◆ Problem to work on: Exactly as they stand, repeat the lines from the one containing "Describe the element at coordinates (282, 1271)" through the final line of the listing, both ends included, and nothing else; skip the pictures.

=== Begin Enclosure ===

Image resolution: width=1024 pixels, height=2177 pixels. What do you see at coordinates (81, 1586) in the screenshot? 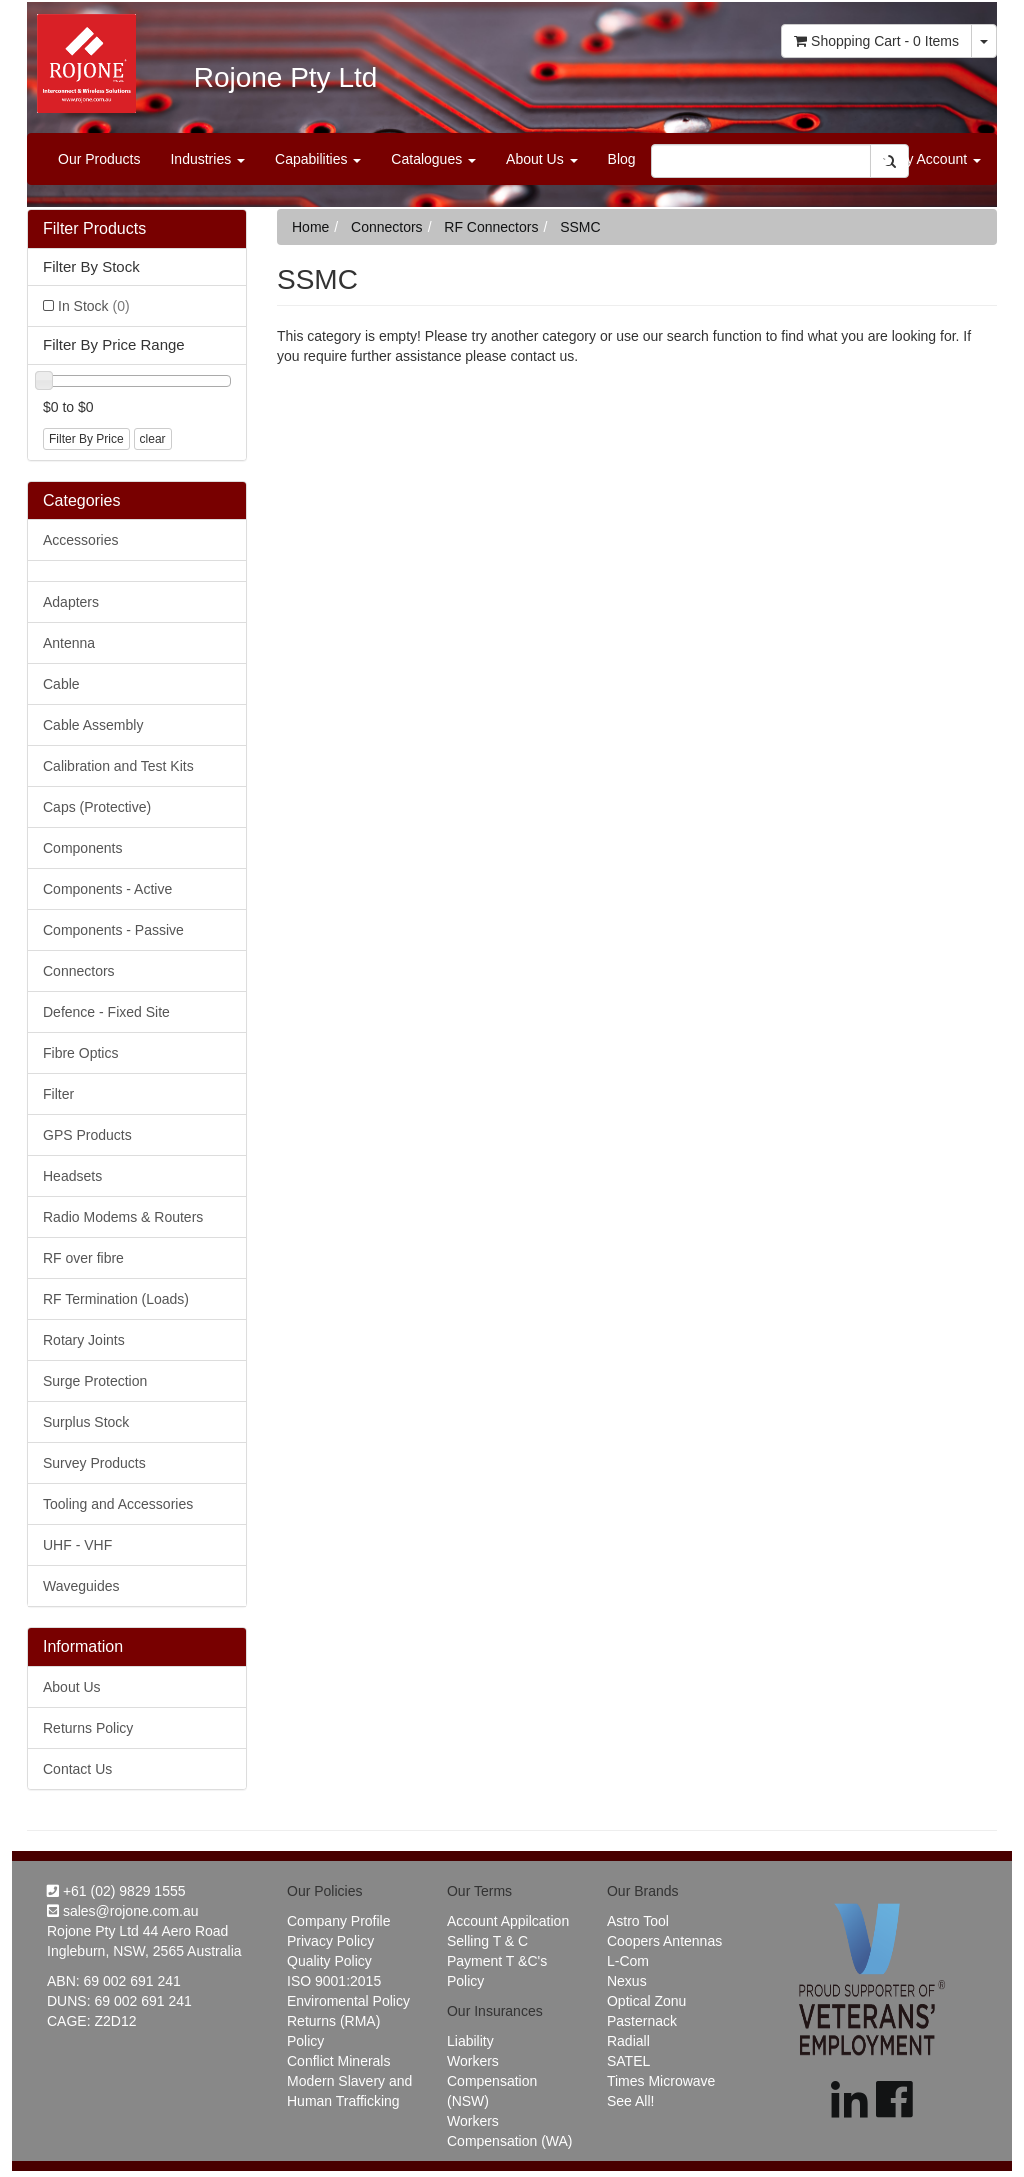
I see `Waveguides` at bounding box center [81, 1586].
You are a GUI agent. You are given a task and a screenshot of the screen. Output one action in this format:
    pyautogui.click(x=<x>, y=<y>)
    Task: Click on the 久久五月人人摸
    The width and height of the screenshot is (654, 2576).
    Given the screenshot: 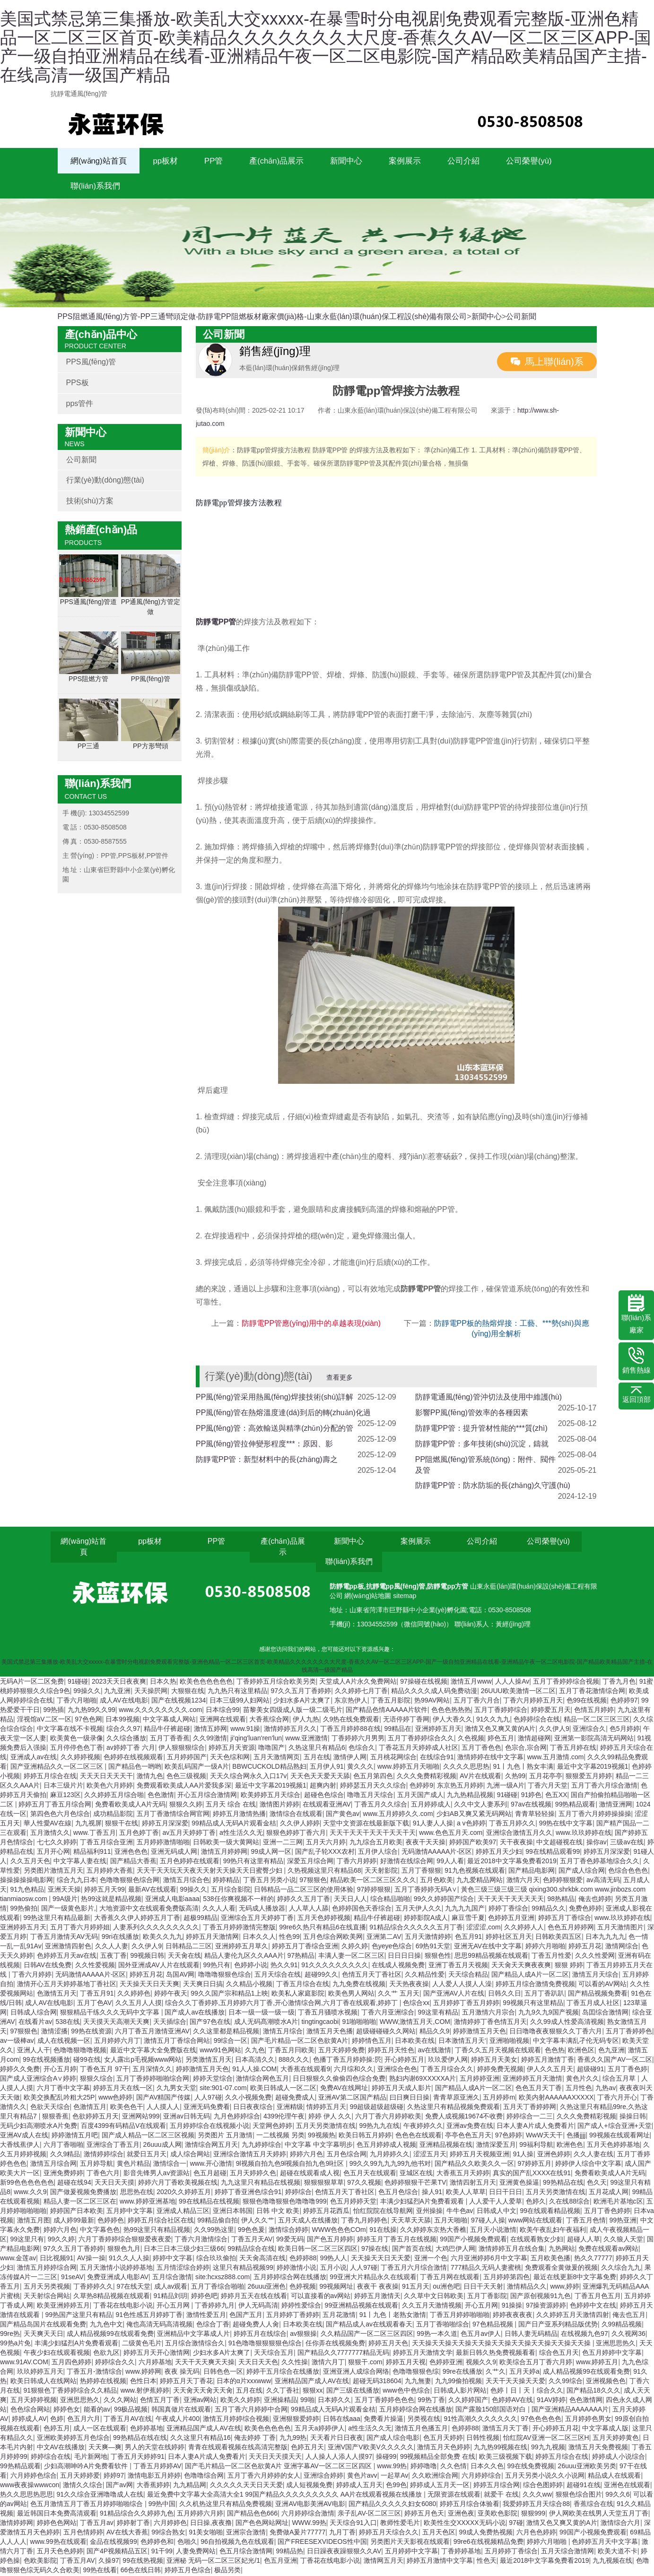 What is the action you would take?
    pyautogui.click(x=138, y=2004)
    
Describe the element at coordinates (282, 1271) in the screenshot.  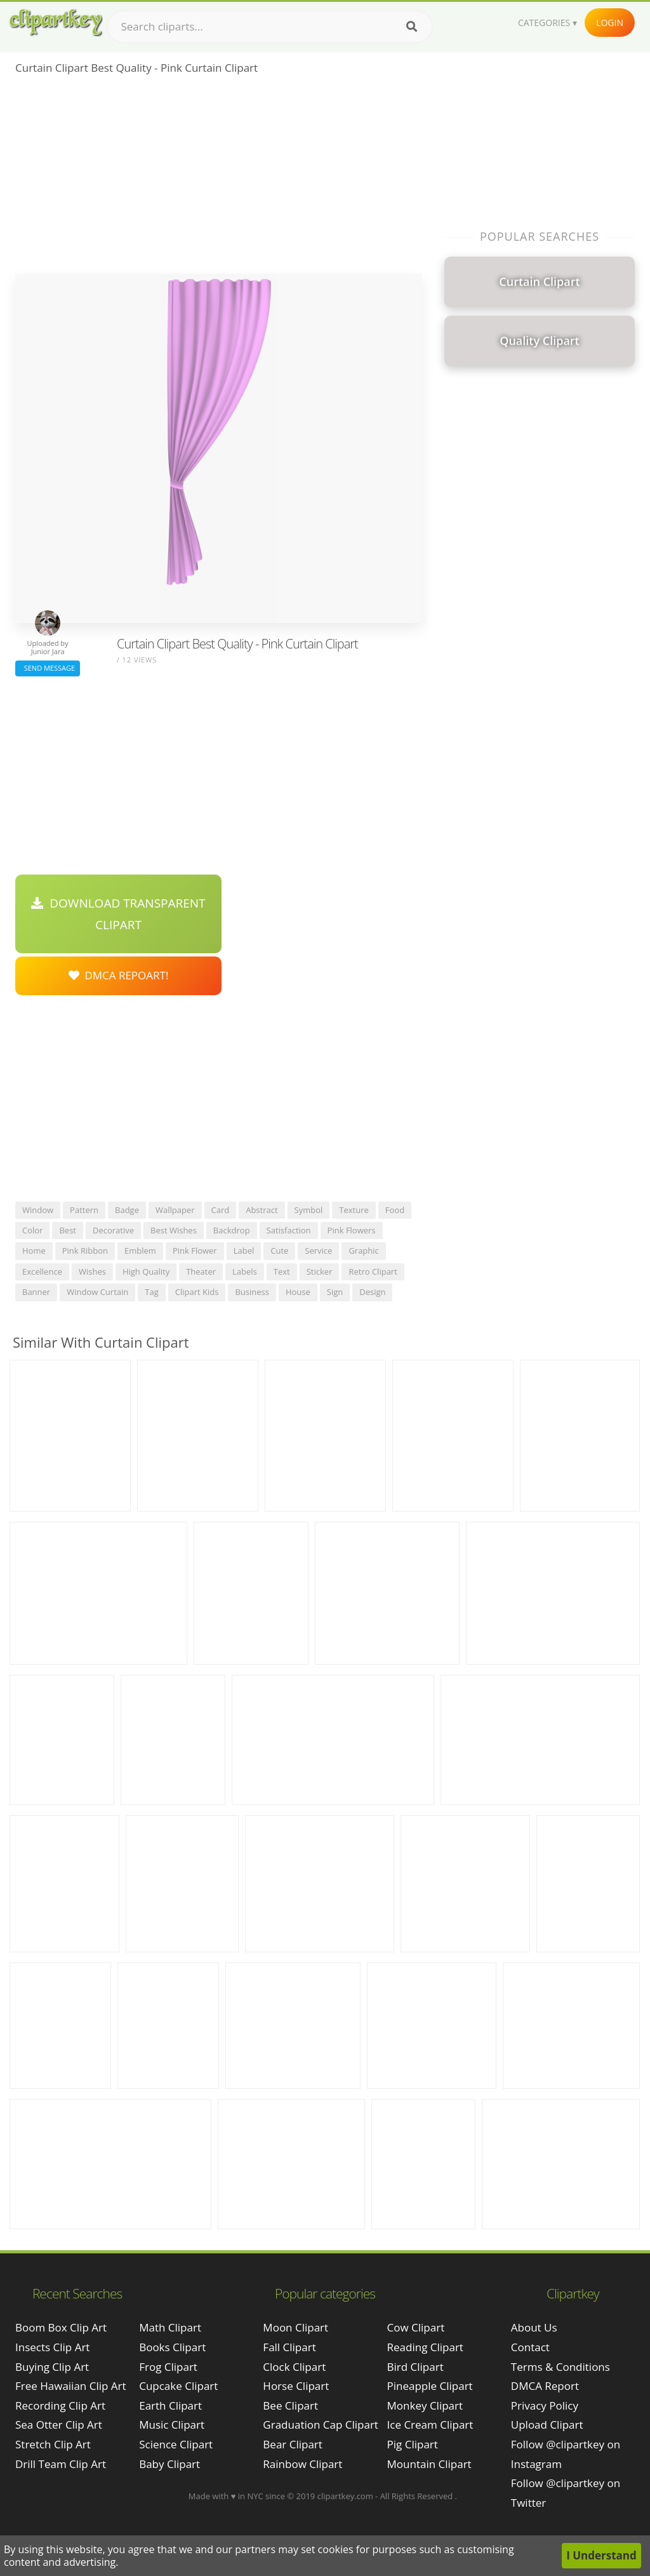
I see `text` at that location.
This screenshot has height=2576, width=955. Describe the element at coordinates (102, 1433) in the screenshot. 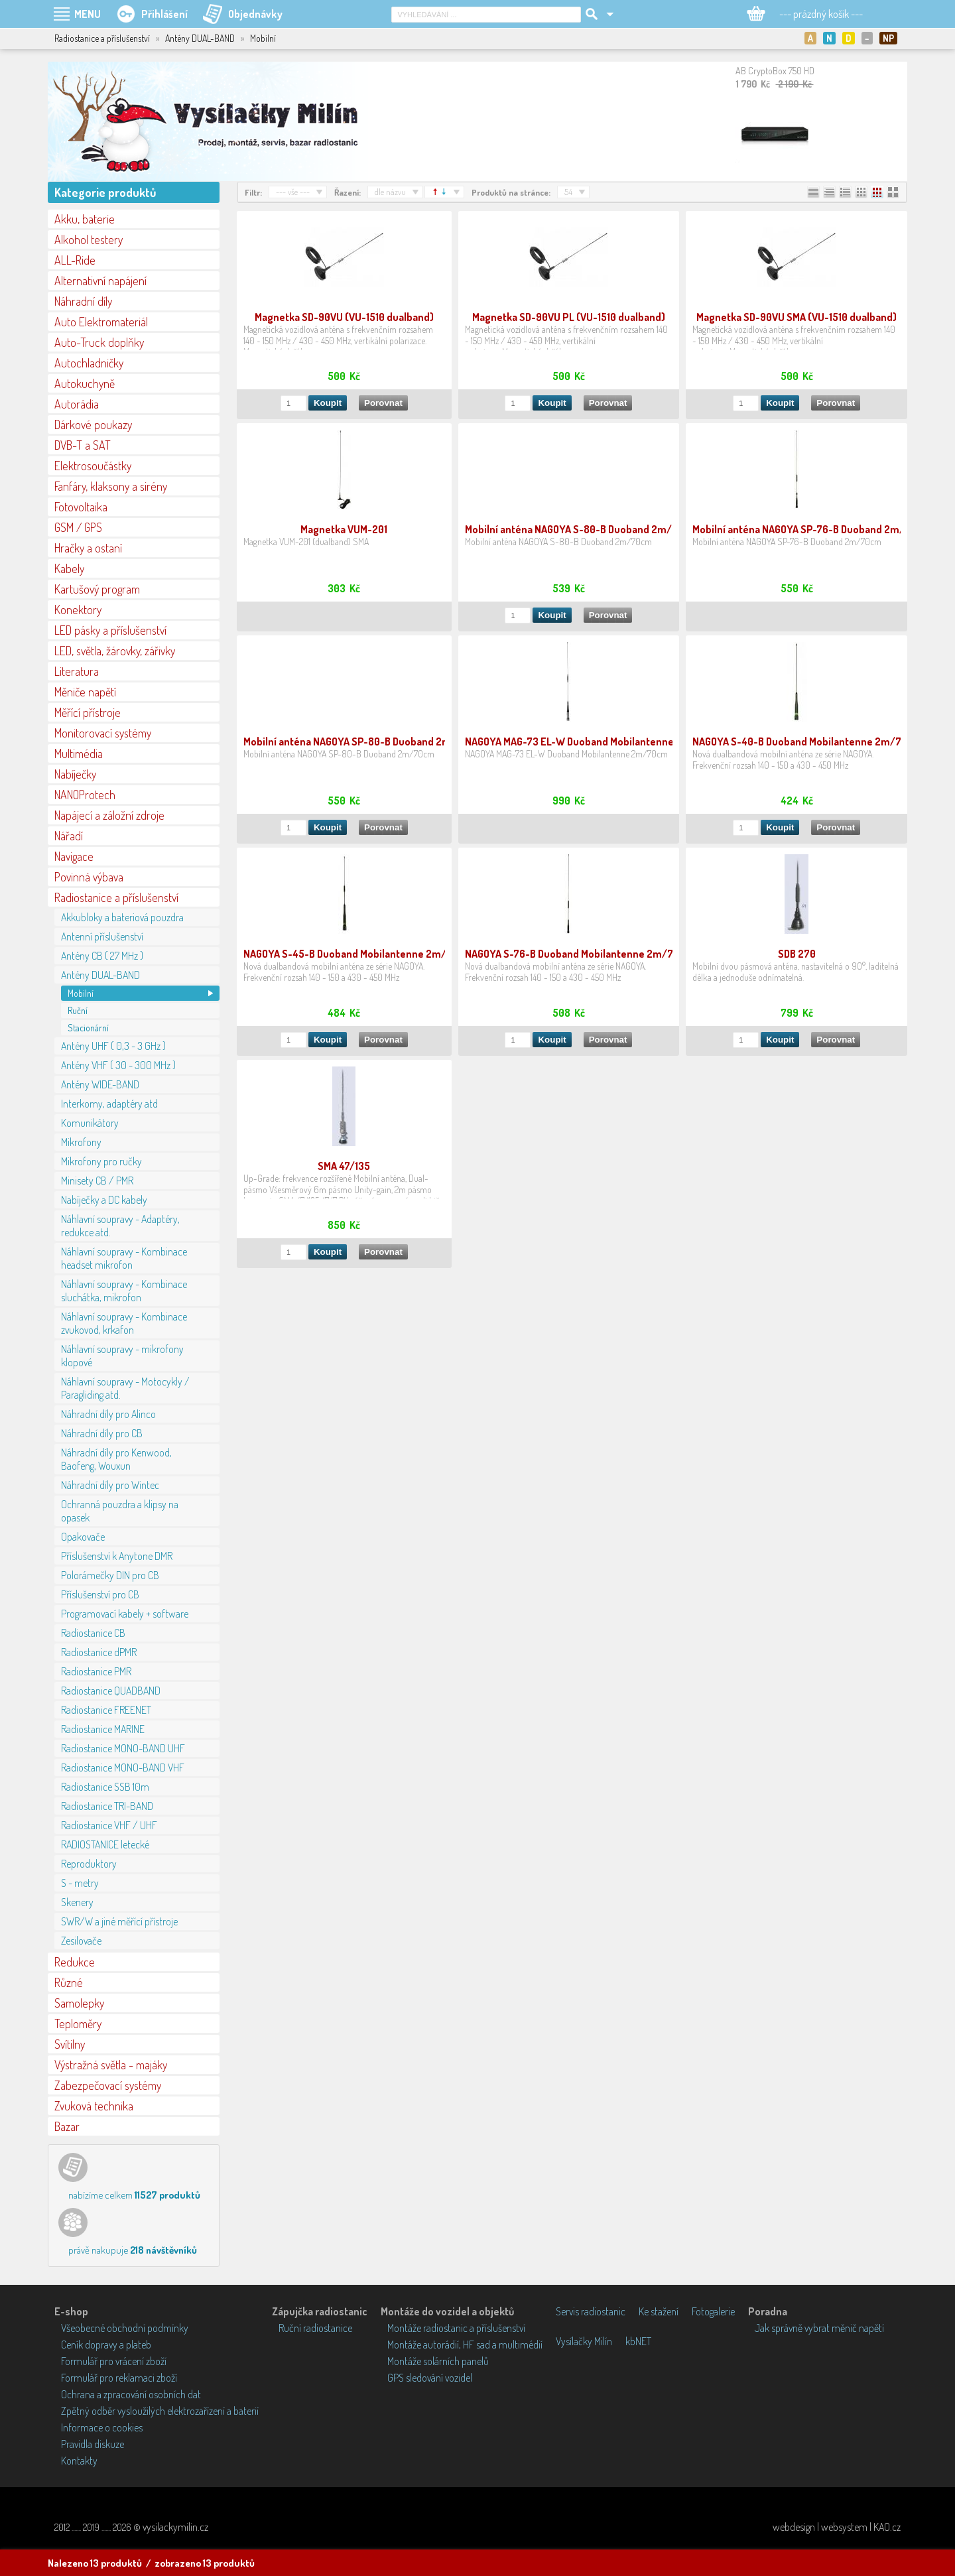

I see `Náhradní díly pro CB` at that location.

=== End Enclosure ===

◆ Your solution:
Describe the element at coordinates (282, 1271) in the screenshot.  
I see `text` at that location.
This screenshot has height=2576, width=955. Describe the element at coordinates (102, 1433) in the screenshot. 

I see `Náhradní díly pro CB` at that location.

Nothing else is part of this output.